▶ AIM OF THE EXERCISE
Reproduce the data that follows character for character, but omit its pictures.

Collected data

* * * * * * * * *

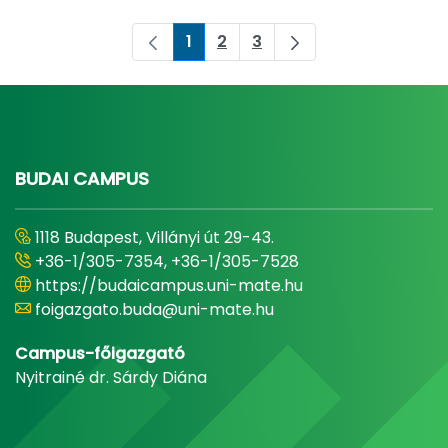
1
2
3
Page
Page
Page
BUDAI CAMPUS
1118 Budapest, Villányi út 29-43.
+36-1/305-7354, +36-1/305-7528
https://budaicampus.uni-mate.hu
foigazgato.buda@uni-mate.hu
Campus-főigazgató
Nyitrainé dr. Sárdy Diána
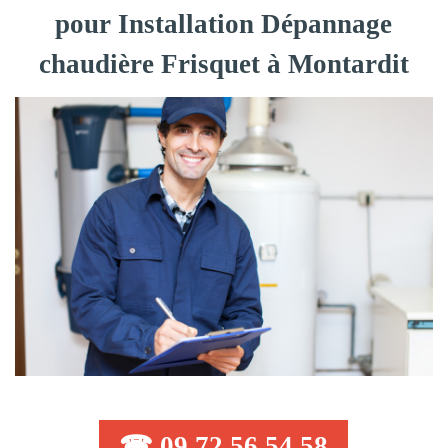
pour Installation Dépannage
chaudière Frisquet à Montardit
☎ 09 72 56 54 58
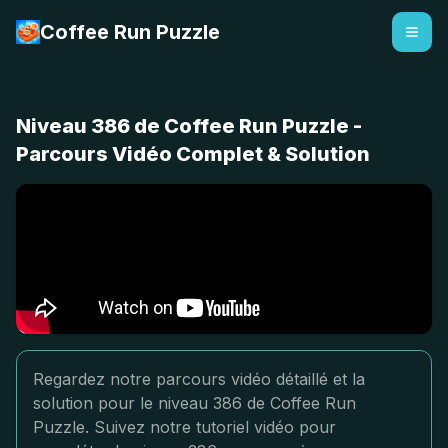
Coffee Run Puzzle
Niveau 386 de Coffee Run Puzzle -
Parcours Vidéo Complet & Solution
Regardez notre parcours vidéo détaillé et la
solution pour le niveau 386 de Coffee Run
Puzzle. Suivez notre tutoriel vidéo pour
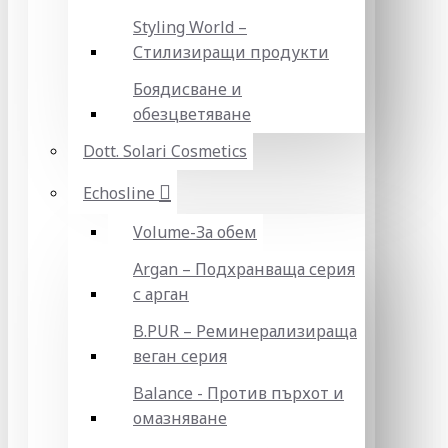
Styling World –
Стилизиращи продукти
Боядисване и
обезцветяване
Dott. Solari Cosmetics
Echosline
Volume-За обем
Argan – Подхранваща серия
с арган
B.PUR – Реминерализираща
веган серия
Balance - Против пърхот и
омазняване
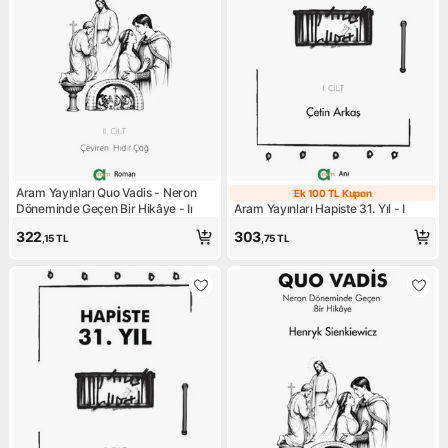
Aram Yayınları Quo Vadis - Neron
Ek 100 TL Kupon
Ek 100 TL Kupo
Döneminde Geçen Bir Hikâye - Iı
Aram Yayınları Hapiste 31. Yıl - I
322
303
,15
TL
,75
TL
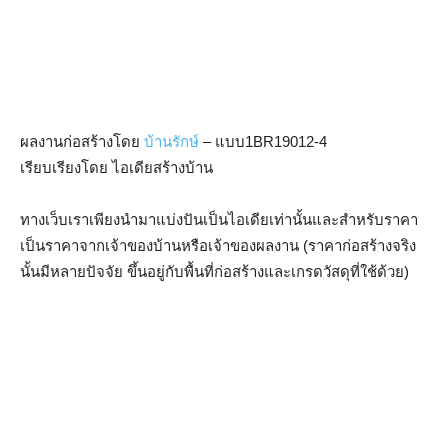
ผลงานก่อสร้างโดย
บ้านรักษ์
– แบบ1BR19012-4
เรียบเรียงโดย ไอเดียสร้างบ้าน
ทางเว็บเราเพียงนำมาแบ่งปันเป็นไอเดียเท่านั้นและสำหรับราคา
เป็นราคาจากเจ้าของบ้านหรือเจ้าของผลงาน (ราคาก่อสร้างจริง
นั้นมีหลายปัจจัย ขึ้นอยู่กับพื้นที่ก่อสร้างและเกรดวัสดุที่ใช้ด้วย)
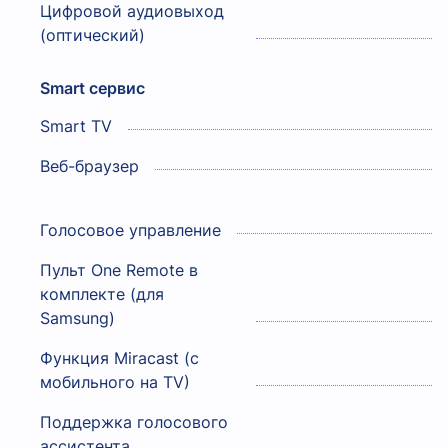
Цифровой аудиовыход
(оптический)
Smart сервис
Smart TV
Веб-браузер
Голосовое управление
Пульт One Remote в
комплекте (для
Samsung)
Функция Miracast (с
мобильного на TV)
Поддержка голосового
ассистента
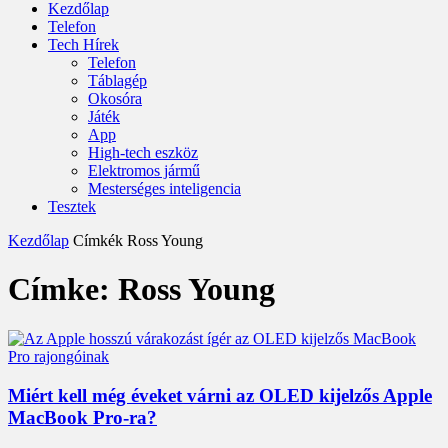
Kezdőlap
Telefon
Tech Hírek
Telefon
Táblagép
Okosóra
Játék
App
High-tech eszköz
Elektromos jármű
Mesterséges inteligencia
Tesztek
Kezdőlap
Címkék
Ross Young
Címke: Ross Young
Miért kell még éveket várni az OLED kijelzős Apple
MacBook Pro-ra?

* * * * * * * * *

▶ RESULT FOR THIS TASK
1
2
3
Page
Page
Page
BUDAI CAMPUS
1118 Budapest, Villányi út 29-43.
+36-1/305-7354, +36-1/305-7528
https://budaicampus.uni-mate.hu
foigazgato.buda@uni-mate.hu
Campus-főigazgató
Nyitrainé dr. Sárdy Diána
pour Installation Dépannage
chaudière Frisquet à Montardit
☎ 09 72 56 54 58
Coffee Run Puzzle
Niveau 386 de Coffee Run Puzzle -
Parcours Vidéo Complet & Solution
Regardez notre parcours vidéo détaillé et la
solution pour le niveau 386 de Coffee Run
Puzzle. Suivez notre tutoriel vidéo pour
Styling World –
Стилизиращи продукти
Боядисване и
обезцветяване
Dott. Solari Cosmetics
Echosline
Volume-За обем
Argan – Подхранваща серия
с арган
B.PUR – Реминерализираща
веган серия
Balance - Против пърхот и
омазняване
Aram Yayınları Quo Vadis - Neron
Ek 100 TL Kupon
Ek 100 TL Kupo
Döneminde Geçen Bir Hikâye - Iı
Aram Yayınları Hapiste 31. Yıl - I
322
303
,15
TL
,75
TL
ผลงานก่อสร้างโดย
บ้านรักษ์
– แบบ1BR19012-4
เรียบเรียงโดย ไอเดียสร้างบ้าน
ทางเว็บเราเพียงนำมาแบ่งปันเป็นไอเดียเท่านั้นและสำหรับราคา
เป็นราคาจากเจ้าของบ้านหรือเจ้าของผลงาน (ราคาก่อสร้างจริง
นั้นมีหลายปัจจัย ขึ้นอยู่กับพื้นที่ก่อสร้างและเกรดวัสดุที่ใช้ด้วย)
Цифровой аудиовыход
(оптический)
Smart сервис
Smart TV
Веб-браузер
Голосовое управление
Пульт One Remote в
комплекте (для
Samsung)
Функция Miracast (с
мобильного на TV)
Поддержка голосового
ассистента
Kezdőlap
Telefon
Tech Hírek
Telefon
Táblagép
Okosóra
Játék
App
High-tech eszköz
Elektromos jármű
Mesterséges inteligencia
Tesztek
Kezdőlap
Címkék
Ross Young
Címke: Ross Young
Miért kell még éveket várni az OLED kijelzős Apple
MacBook Pro-ra?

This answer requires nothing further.